An imbalance between spatial cognition and self-awareness. Across model families, MLLMs are better at interpreting external scenes—objects, attributes, layouts, and landmarks—than at modeling the UAV's own motion state, action history, and dynamics. Current aerial models remain predominantly environment-centric.
Progressive degradation across the cognitive hierarchy. Performance is strongest on perception, drops on memory, and declines further on reasoning. Immediate recognition is comparatively mature, but maintaining temporally distributed evidence and integrating it into coherent spatial or action-level inference remain difficult.
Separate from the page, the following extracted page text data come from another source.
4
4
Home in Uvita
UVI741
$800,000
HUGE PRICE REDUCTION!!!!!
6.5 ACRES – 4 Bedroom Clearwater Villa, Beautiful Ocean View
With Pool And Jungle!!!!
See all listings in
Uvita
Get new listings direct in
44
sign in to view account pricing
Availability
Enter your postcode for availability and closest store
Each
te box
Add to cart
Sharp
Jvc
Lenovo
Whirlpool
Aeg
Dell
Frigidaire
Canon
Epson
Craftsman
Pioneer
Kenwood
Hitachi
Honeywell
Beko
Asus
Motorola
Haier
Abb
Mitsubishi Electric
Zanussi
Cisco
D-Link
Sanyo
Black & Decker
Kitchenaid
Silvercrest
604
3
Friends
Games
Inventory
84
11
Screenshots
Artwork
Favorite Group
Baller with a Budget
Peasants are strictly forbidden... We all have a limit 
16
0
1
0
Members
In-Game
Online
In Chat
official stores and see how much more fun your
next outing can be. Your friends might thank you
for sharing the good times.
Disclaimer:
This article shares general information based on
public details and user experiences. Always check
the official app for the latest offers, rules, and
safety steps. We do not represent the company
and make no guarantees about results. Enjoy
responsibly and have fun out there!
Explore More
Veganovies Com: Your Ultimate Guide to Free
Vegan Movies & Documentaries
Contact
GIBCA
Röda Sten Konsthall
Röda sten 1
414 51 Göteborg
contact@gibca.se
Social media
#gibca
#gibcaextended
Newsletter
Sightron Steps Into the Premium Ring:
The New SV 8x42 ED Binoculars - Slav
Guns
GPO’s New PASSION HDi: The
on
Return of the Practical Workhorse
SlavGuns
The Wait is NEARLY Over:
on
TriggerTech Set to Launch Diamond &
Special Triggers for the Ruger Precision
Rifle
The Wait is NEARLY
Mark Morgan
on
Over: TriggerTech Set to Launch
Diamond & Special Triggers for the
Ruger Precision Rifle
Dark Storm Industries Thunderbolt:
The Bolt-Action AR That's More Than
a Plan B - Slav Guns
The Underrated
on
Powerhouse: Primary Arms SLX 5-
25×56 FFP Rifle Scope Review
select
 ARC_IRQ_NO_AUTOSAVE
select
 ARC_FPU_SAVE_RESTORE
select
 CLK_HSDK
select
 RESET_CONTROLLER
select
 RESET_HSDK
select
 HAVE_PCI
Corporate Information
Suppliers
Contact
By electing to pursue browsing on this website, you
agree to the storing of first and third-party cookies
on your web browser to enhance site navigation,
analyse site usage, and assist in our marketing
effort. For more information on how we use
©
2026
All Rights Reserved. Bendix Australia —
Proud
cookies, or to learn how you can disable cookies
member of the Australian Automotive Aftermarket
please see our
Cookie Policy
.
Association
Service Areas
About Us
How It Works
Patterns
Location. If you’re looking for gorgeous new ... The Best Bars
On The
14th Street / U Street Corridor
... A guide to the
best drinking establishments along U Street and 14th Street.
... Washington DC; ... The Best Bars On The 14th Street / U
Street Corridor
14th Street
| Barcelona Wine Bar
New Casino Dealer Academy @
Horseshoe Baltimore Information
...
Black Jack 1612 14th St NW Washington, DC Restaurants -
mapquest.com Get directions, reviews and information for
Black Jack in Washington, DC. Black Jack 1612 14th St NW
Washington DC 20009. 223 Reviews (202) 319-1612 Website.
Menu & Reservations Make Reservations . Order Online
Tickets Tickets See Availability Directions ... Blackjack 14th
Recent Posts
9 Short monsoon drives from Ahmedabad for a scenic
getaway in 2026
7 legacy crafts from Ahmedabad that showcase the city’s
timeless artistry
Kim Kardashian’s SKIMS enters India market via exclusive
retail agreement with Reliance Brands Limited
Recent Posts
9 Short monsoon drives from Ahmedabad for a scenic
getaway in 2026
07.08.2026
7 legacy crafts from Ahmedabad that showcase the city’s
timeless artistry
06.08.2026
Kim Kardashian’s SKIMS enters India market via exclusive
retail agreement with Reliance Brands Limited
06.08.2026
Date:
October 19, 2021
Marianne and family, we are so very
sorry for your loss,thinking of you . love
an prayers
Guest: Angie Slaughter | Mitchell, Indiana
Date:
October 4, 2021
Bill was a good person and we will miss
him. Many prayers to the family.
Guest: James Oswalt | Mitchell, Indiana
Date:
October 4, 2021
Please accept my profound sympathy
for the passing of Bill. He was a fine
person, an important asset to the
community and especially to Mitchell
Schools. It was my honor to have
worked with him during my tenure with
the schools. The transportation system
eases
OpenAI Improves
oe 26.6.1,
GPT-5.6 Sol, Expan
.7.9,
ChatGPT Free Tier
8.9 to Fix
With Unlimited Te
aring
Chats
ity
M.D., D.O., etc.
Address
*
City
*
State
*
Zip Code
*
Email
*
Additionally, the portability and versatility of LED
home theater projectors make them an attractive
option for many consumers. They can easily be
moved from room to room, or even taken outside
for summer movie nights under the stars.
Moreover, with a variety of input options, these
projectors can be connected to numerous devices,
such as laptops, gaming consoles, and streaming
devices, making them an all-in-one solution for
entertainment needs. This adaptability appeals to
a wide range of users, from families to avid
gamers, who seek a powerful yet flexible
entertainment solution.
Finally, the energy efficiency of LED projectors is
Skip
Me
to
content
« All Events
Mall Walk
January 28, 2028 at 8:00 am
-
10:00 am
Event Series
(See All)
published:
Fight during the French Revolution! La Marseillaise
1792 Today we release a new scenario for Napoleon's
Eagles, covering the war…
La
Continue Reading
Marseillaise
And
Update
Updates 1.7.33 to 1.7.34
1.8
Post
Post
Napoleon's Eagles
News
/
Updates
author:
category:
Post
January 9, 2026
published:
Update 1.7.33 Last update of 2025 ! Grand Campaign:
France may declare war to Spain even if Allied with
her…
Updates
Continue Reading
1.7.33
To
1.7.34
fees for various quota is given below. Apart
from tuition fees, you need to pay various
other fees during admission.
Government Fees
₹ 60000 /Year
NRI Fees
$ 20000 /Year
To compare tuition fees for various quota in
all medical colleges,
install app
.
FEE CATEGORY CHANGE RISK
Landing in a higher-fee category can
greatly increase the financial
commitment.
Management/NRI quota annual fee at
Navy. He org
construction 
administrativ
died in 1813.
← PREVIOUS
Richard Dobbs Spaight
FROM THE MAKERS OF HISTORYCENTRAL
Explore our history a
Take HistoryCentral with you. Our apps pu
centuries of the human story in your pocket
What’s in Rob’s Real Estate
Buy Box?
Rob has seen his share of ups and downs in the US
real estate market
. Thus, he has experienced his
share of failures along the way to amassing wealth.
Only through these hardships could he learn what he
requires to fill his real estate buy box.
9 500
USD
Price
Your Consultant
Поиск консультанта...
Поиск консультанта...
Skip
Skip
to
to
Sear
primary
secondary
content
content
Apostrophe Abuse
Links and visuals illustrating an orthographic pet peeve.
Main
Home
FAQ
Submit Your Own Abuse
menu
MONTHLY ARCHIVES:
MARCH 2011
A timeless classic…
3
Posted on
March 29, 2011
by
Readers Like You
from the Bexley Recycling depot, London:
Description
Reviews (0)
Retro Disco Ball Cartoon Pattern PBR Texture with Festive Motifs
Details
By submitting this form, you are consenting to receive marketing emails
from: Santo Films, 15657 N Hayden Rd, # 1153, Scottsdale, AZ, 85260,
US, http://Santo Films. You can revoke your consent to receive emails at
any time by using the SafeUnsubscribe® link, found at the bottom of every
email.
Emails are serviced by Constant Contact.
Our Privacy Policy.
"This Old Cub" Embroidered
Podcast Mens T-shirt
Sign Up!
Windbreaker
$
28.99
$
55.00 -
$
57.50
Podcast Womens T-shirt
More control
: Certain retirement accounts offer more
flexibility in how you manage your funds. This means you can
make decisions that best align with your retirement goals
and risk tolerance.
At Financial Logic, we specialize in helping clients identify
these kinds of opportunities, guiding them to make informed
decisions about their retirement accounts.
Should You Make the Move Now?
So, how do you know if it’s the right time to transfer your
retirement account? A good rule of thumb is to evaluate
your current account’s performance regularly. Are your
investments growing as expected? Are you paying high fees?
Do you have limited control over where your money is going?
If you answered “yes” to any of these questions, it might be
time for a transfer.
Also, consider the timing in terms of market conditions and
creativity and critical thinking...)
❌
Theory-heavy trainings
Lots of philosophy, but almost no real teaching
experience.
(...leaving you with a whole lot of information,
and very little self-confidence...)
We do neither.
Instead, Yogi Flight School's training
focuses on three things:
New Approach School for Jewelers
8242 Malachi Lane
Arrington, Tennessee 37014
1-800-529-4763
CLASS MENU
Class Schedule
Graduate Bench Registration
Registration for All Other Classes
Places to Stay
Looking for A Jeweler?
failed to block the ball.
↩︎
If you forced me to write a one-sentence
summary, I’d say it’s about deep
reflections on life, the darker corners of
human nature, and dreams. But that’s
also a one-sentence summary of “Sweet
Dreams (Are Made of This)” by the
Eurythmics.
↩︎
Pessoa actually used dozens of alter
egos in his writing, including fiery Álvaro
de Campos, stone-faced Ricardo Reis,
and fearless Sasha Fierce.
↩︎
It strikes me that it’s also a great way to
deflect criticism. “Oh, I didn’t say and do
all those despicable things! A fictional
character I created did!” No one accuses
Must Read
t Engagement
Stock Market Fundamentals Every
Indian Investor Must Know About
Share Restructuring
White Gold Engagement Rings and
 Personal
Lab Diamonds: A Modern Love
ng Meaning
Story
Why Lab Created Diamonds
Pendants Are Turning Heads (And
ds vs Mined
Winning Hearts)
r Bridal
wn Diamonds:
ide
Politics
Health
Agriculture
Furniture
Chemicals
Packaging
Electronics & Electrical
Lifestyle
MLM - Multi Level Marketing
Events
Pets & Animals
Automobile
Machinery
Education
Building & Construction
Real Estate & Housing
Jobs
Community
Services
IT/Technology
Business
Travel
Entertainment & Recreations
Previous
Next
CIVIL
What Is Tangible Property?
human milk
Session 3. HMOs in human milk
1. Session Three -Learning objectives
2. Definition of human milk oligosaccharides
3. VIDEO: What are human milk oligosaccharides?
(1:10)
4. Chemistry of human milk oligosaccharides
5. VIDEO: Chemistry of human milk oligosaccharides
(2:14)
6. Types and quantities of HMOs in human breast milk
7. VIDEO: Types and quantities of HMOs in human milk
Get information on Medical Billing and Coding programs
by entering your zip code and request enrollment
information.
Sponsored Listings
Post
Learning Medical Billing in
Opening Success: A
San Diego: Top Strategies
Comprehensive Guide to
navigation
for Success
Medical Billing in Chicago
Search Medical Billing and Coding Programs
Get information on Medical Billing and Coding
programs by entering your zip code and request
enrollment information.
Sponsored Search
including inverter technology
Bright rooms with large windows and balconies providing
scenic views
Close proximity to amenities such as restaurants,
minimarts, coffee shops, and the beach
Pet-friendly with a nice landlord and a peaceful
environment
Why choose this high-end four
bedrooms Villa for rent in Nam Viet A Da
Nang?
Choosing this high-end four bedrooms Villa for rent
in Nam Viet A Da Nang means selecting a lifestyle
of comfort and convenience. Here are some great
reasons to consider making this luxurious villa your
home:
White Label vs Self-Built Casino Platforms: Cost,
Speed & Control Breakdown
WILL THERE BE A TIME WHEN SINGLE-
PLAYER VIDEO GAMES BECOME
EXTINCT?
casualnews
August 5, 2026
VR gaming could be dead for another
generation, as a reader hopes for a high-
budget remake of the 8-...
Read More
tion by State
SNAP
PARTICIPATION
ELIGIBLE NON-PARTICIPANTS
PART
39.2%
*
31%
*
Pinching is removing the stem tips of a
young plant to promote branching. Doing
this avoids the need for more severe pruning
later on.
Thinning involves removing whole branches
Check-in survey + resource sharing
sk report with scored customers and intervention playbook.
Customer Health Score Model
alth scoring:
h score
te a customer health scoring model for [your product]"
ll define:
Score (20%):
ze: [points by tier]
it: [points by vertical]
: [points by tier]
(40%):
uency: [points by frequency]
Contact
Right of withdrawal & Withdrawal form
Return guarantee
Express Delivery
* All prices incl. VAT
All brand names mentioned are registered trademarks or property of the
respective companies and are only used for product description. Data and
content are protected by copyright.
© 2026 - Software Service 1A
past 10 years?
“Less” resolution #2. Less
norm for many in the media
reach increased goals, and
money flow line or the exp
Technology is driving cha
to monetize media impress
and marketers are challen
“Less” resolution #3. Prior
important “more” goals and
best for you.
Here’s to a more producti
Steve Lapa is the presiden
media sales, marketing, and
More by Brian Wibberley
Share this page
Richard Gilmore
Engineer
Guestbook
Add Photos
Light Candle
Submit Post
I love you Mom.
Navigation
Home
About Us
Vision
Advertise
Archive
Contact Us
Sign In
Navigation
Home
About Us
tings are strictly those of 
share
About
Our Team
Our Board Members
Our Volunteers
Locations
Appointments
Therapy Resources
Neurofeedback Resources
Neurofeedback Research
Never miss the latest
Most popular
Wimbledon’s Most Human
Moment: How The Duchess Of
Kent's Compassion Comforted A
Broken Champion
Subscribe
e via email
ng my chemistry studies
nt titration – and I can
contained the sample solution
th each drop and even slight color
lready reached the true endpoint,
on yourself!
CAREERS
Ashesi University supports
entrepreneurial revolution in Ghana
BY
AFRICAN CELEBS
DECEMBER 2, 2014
Scaling alone does not solve agent-centered modeling. Proprietary models generally lead in overall accuracy, but improvements are uneven and much smaller than the remaining human gap. Stronger models improve general recognition and some spatial reasoning, yet gains are limited on UAV motion, action recognition, and action recall.
These findings point to a missing capability: explicit modeling of self-related dynamics. Because every change in the UAV's self-state alters how the surrounding space is observed, we next ask whether motion-aware cues can improve the joint modeling of self and space.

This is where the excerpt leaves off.